### BRIEF
Search the entries for the word "برجام" and report each line that has it.
[SOURCE DATA]
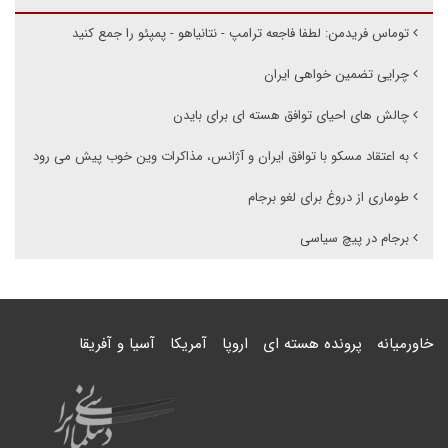
توماس فریدمن: لطفا فاجعه ترامپ - نتانیاهو - پمپئو را جمع کنید
چرایی تضمین خواهی ایران
چالش های احیای توافق هسته ای برای بایدن
به اعتقاد مسکو با توافق ایران و آژانس، مذاکرات وین خوب پیش می رود
طوماری از دروغ برای لغو برجام
برجام در پیچ سیاسى
خاورمیانه
پرونده هسته ای
اروپا
آمریکا
آسیا و آفریقا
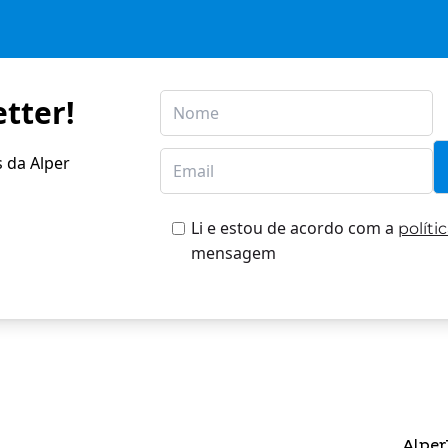
tter!
s da Alper
Li e estou de acordo com a
políti
mensagem
Alper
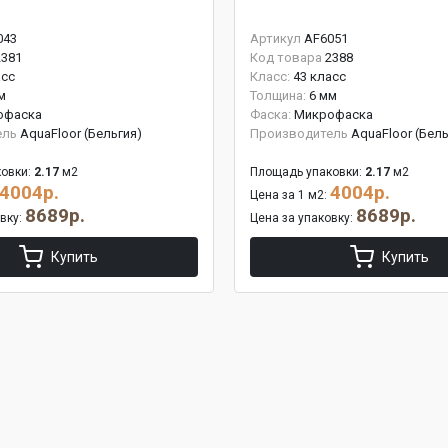
043
Артикул
AF6051
2381
Код товара
2388
асс
Класс:
43 класс
м
Толщина:
6 мм
офаска
Фаска:
Микрофаска
ель
AquaFloor (Бельгия)
Производитель
AquaFloor (Бель
овки:
2.17
м2
Площадь упаковки:
2.17
м2
4004р.
4004р.
Цена за 1 м2:
8689р.
8689р.
овку:
Цена за упаковку:
Купить
Купить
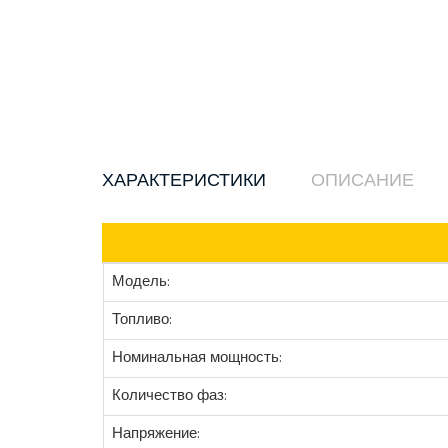
ХАРАКТЕРИСТИКИ
ОПИСАНИЕ
Модель:
Топливо:
Номинальная мощность:
Количество фаз:
Напряжение:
[/SOURCE DATA]
### REPLY
طوماری از دروغ برای لغو برجام
برجام در پیچ سیاسى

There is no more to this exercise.